When I started my business, I had a procrastination problem. I’d convinced myself that waking up at 9:00 and starting work at 11:00 would be fine.
It didn’t take long to realize that it wouldn’t be fine at all. I was accomplishing nothing. So I committed to a fix: waking up at 6:00 and getting straight to work.
Then, for months, I continued to wake up at 9:00 and putz around until 11:00. Just like before.
During this time, I remember taking a survey asking me about my daily habits. I reported that I was an “early riser” who woke up at 6:00 or earlier every day. I guess that was an aspirational answer.
This pattern continued a few more months until a friend mentioned he had the same problem and suggested becoming accountability partners.
The plan was simple: we’d meet each other on Skype by 6:05 each morning, lay out our plan for the day, and then get some important work done immediately after the call before eating, showering, or letting other distractions get in the way.
It worked brilliantly.
Suddenly, I was accountable to someone who could call me out. If I wasn’t there on time, it was obvious what happened; I’d slept in.

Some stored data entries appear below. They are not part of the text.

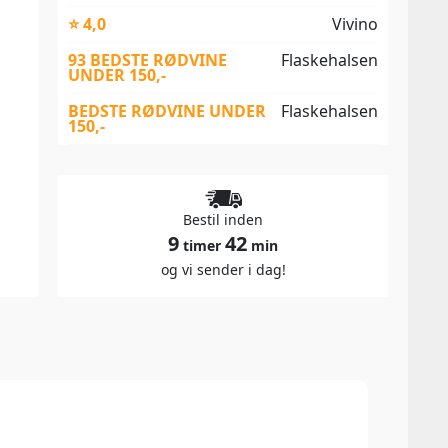
⭐ 4,0
Vivino
93 BEDSTE RØDVINE
Flaskehalsen
UNDER 150,-
BEDSTE RØDVINE UNDER
Flaskehalsen
150,-
Bestil inden
9
42
timer
min
og vi sender i dag!
92 P
Wines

And, in a completely “Duh!” kind of moment, there’s now research proving a bit of accountability will take you a very long way towards actually accomplishing the goals you say are important to you.

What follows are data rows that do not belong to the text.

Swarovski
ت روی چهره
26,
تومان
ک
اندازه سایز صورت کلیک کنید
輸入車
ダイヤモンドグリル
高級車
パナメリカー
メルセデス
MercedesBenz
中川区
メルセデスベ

Research tells us that a simple accountability trick like this can be the difference between success and failure for your most difficult habits and goals.

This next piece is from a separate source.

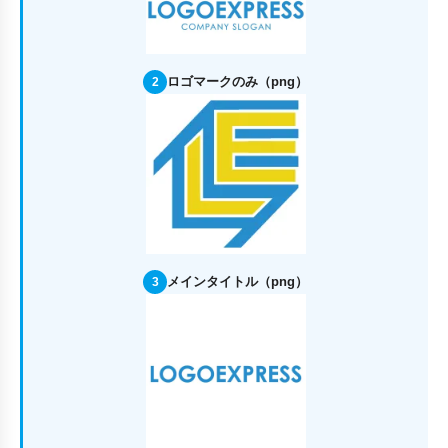
ロゴマークのみ（png）
2
メインタイトル（png）
3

Accountability Forces You To Set Smart Goals And Stick To Them
If you’ve ever tried to create a new habit with a friend or group, you already know this: Having someone to hold you accountable makes your chances of success skyrocket. It’s why programs like Weight Watchers works.
The question is, why does it work?
There’s a psychological study with the answer.
Three researchers set out to learn how to get people taking surveys to be truthful with their answers.1
When researchers ask people to answer sensitive questions like…
- How often do you exercise?
- Are you a smoker?
- Do you have an STD?
…people tend to fib—even if they know their answers are anonymous.
The desire to be seen as socially acceptable2 is so strong that you’re apt to lie about delicate questions even if no one will find out.
That’s true even if it means reinforcing a bad habit that hinders your progress on important goals.
But what if someone would find out? This is what the research tested. And they did it with what’s called a “bogus pipeline” experiment. That’s an experiment where the subjects are connected to a fake polygraph test to coerce them to answer questions truthfully.
One question they tested was, “How often do you exercise?”
Most participants gave a standard answer; they exercised a “normal” amount each week. But one batch of answers came back lower. They admitted they exercised less than normal. You might think that was completely random, but it wasn’t.
You can guess which group was more honest.
Thinking they’d be found out if they lied, they group using the fake polygraph test told the truth.
Keeping Goals on Track
Everyone lies occasionally. Especially to make themselves look or feel better.
But the research tells us if you think you’ll be caught, you’re far more likely to be honest.
How can you use that knowledge to keep your goals on track? The same way I used it to keep myself on the straight and narrow for my 6:00 wakeup call.
I knew if I didn’t actually get up on time, there’d be no way to make an excuse; I’d be found out by the person who was counting on me to show up.
Not only that, but I knew he was counting on me for his success as well. Lying wouldn’t just hurt me, it would hurt him, too.
Since I knew I’d be found out and there was no way to rationalize my way out of taking action towards my goal, I rubbed my eyes every morning when the alarm went off and got up because I didn’t want anyone to know I’d failed to meet my goal and I didn’t want to let my friend down.
If I hadn’t had that bit of accountability to keep me motivated, it would have been a lot easier to hit snooze, close my eyes, and tell myself, “we’ll just start tomorrow” … day after day after day.
Do This In The Next 10 Minutes
If there’s a new goal or habit you’re trying to dedicate yourself to, you can keep yourself on track by setting up your own accountability measures.
- Find someone to check in with every day who will know if you’re telling the truth or not. It could be someone from work or a friend with a similar goal.
- Tell your friends and family about your goal. Sharing your plans with an audience increases the feeling of responsibility to complete the goal. And having the regular support and check-ins that follows will remind you of the work you need to do to finish on time.
- Focus on goals that are more internally motivating. After all, the easiest habits to build are the ones you don’t care if anyone else know about.